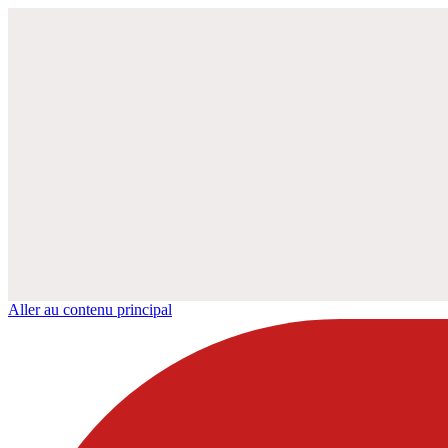
Aller au contenu principal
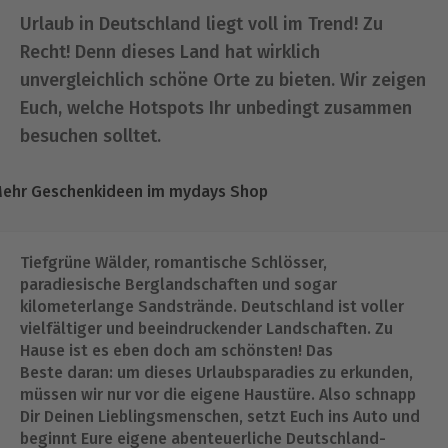
Urlaub in Deutschland liegt voll im Trend! Zu
Recht! Denn dieses Land hat wirklich
unvergleichlich schöne Orte zu bieten. Wir zeigen
Euch, welche Hotspots Ihr unbedingt zusammen
besuchen solltet.
ehr Geschenkideen im mydays Shop
Tiefgrüne Wälder, romantische Schlösser,
paradiesische Berglandschaften und sogar
kilometerlange Sandstrände. Deutschland ist voller
vielfältiger und beeindruckender Landschaften. Zu
Hause ist es eben doch am schönsten! Das
Beste daran: um dieses Urlaubsparadies zu erkunden,
müssen wir nur vor die eigene Haustüre. Also schnapp
Dir Deinen Lieblingsmenschen, setzt Euch ins Auto und
beginnt Eure eigene abenteuerliche Deutschland-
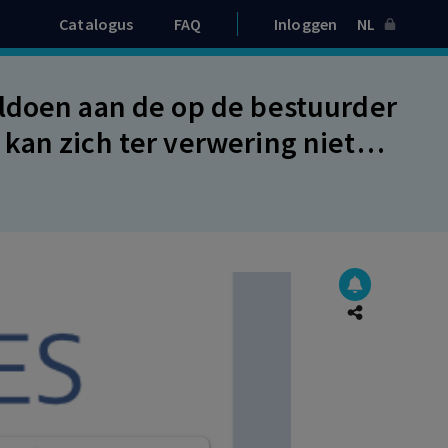
Catalogus
FAQ
Inloggen
NL
ldoen aan de op de bestuurder
kan zich ter verwering niet
 de boekhouding van een
en is. De rechten en
:10 BW moeten blijken uit de
n niet uit die van een andere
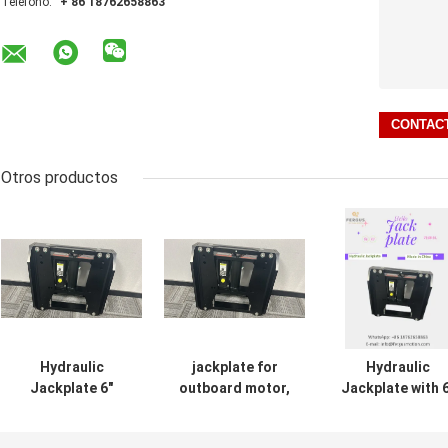
Teléfono:
+ 86 18762658863
Otros productos
Hydraulic
jackplate for
Hydraulic
Jackplate 6"
outboard motor,
Jackplate with 6
Setback 300HP
Hydraulic Jack
Setback, for
MAX with Harness
Plate For Boat
Marine Outboar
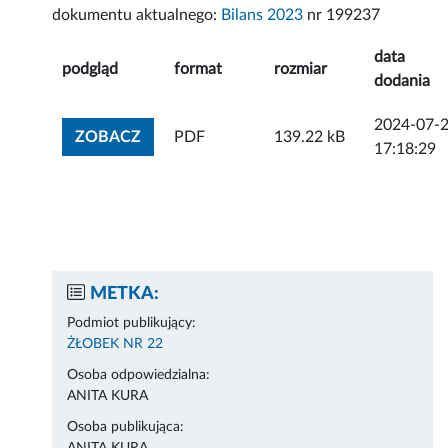
dokumentu aktualnego:
Bilans 2023
nr 199237
data
podgląd
format
rozmiar
dodania
2024-07-
ZOBACZ ZAŁĄCZNIK
ZOBACZ
PDF
139.22 kB
17:18:29
METKA:
Podmiot publikujący:
ŻŁOBEK NR 22
Osoba odpowiedzialna:
ANITA KURA
Osoba publikująca:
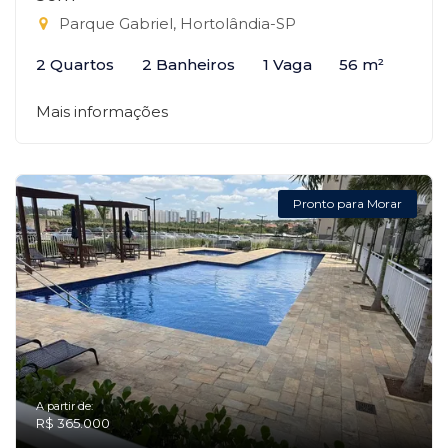
Parque Gabriel, Hortolândia-SP
2 Quartos
2 Banheiros
1 Vaga
56 m²
Mais informações
Pronto para Morar
A partir de:
R$ 365.000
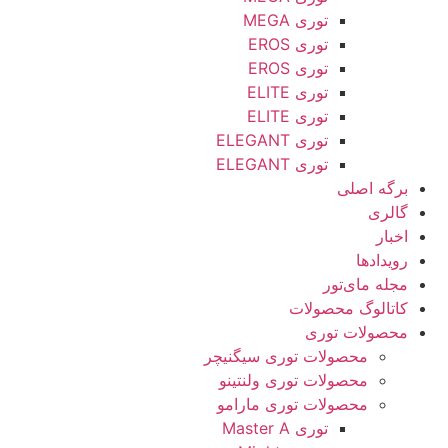
توری MEGA
توری EROS
توری EROS
توری ELITE
توری ELITE
توری ELEGANT
توری ELEGANT
برگه اصلی
گالری
اخبار
رویدادها
مجله مای‌تور
کاتالوگ محصولات
محصولات توری
محصولات توری سیگنیچر
محصولات توری ولنتینو
محصولات توری مارامو
توری Master A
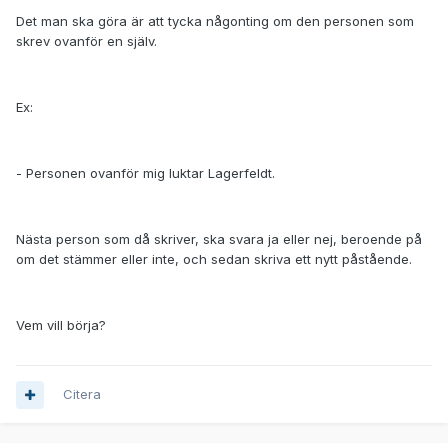
Det man ska göra är att tycka någonting om den personen som
skrev ovanför en själv.
Ex:
- Personen ovanför mig luktar Lagerfeldt.
Nästa person som då skriver, ska svara ja eller nej, beroende på
om det stämmer eller inte, och sedan skriva ett nytt påstående.
Vem vill börja?
Citera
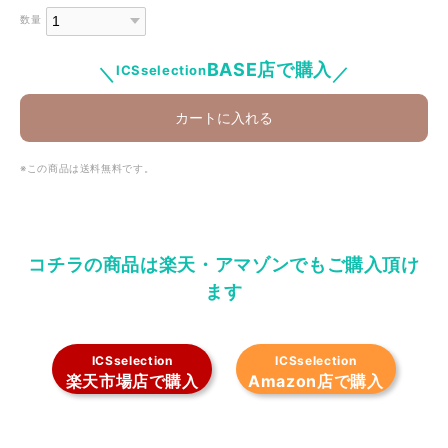
数量
BASE店で購入
ICSselection
＼
／
カートに入れる
※この商品は
送料無料
です。
コチラの商品は楽天・アマゾンでもご購入頂け
ます
ICSselection
ICSselection
楽天市場店で購入
Amazon店で購入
····················
Try it:
Please set down, exactly and with no pictures, the lines in the entries above starting at the one holding "ehr Geschenkideen im mydays Shop" and ending at the one holding "محصولات توری ولنتینو", ends included.

Task answer:
ehr Geschenkideen im mydays Shop
Tiefgrüne Wälder, romantische Schlösser,
paradiesische Berglandschaften und sogar
kilometerlange Sandstrände. Deutschland ist voller
vielfältiger und beeindruckender Landschaften. Zu
Hause ist es eben doch am schönsten! Das
Beste daran: um dieses Urlaubsparadies zu erkunden,
müssen wir nur vor die eigene Haustüre. Also schnapp
Dir Deinen Lieblingsmenschen, setzt Euch ins Auto und
beginnt Eure eigene abenteuerliche Deutschland-
Catalogus
FAQ
Inloggen
NL
ldoen aan de op de bestuurder
kan zich ter verwering niet
 de boekhouding van een
en is. De rechten en
:10 BW moeten blijken uit de
n niet uit die van een andere
Teléfono:
+ 86 18762658863
Otros productos
Hydraulic
jackplate for
Hydraulic
Jackplate 6"
outboard motor,
Jackplate with 6
Setback 300HP
Hydraulic Jack
Setback, for
MAX with Harness
Plate For Boat
Marine Outboar
dokumentu aktualnego:
Bilans 2023
nr 199237
data
podgląd
format
rozmiar
dodania
2024-07-
ZOBACZ ZAŁĄCZNIK
ZOBACZ
PDF
139.22 kB
17:18:29
METKA:
Podmiot publikujący:
ŻŁOBEK NR 22
Osoba odpowiedzialna:
ANITA KURA
Osoba publikująca:
Parque Gabriel, Hortolândia-SP
2 Quartos
2 Banheiros
1 Vaga
56 m²
Mais informações
Pronto para Morar
A partir de:
R$ 365.000
توری MEGA
توری EROS
توری EROS
توری ELITE
توری ELITE
توری ELEGANT
توری ELEGANT
برگه اصلی
گالری
اخبار
رویدادها
مجله مای‌تور
کاتالوگ محصولات
محصولات توری
محصولات توری سیگنیچر
محصولات توری ولنتینو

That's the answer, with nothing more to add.